THE TASK: Among the lines below, restate word for word only those from the line with "učite za hirurški" through the line with "o rešenje za borice", with both end lines kept.
____
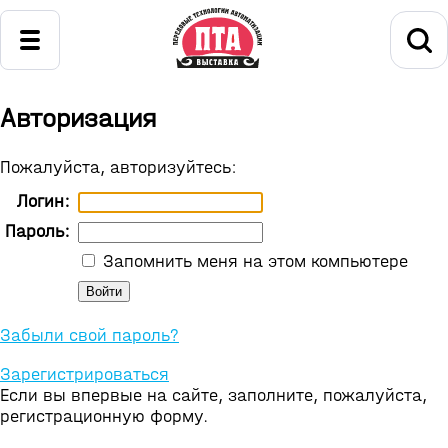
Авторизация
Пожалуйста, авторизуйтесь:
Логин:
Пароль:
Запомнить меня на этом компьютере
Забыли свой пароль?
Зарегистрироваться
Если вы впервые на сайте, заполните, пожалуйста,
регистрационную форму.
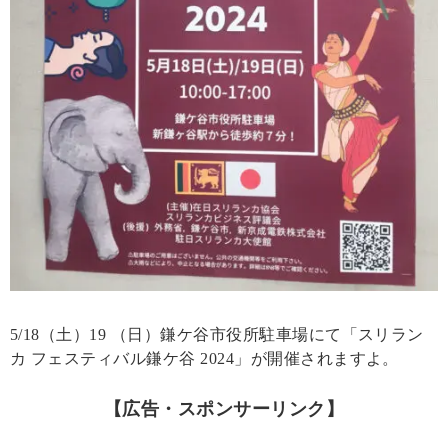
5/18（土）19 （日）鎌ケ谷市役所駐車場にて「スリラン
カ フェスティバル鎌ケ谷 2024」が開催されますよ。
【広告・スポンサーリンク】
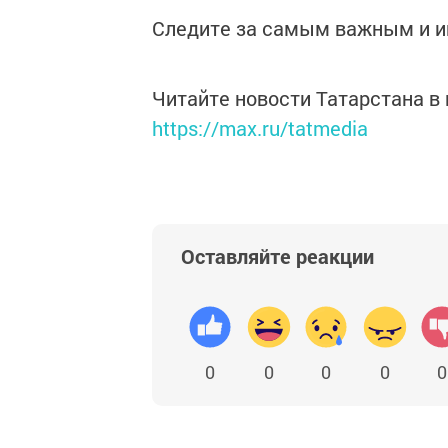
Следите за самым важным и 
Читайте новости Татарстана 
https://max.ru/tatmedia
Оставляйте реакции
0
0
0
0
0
____
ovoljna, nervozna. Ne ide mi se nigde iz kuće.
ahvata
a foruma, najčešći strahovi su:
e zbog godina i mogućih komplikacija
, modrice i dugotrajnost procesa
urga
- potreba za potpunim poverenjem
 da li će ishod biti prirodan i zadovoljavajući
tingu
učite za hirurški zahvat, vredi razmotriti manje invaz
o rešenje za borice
____
SOLUTION:
učite za hirurški zahvat, vredi razmotriti manje invaz
o rešenje za borice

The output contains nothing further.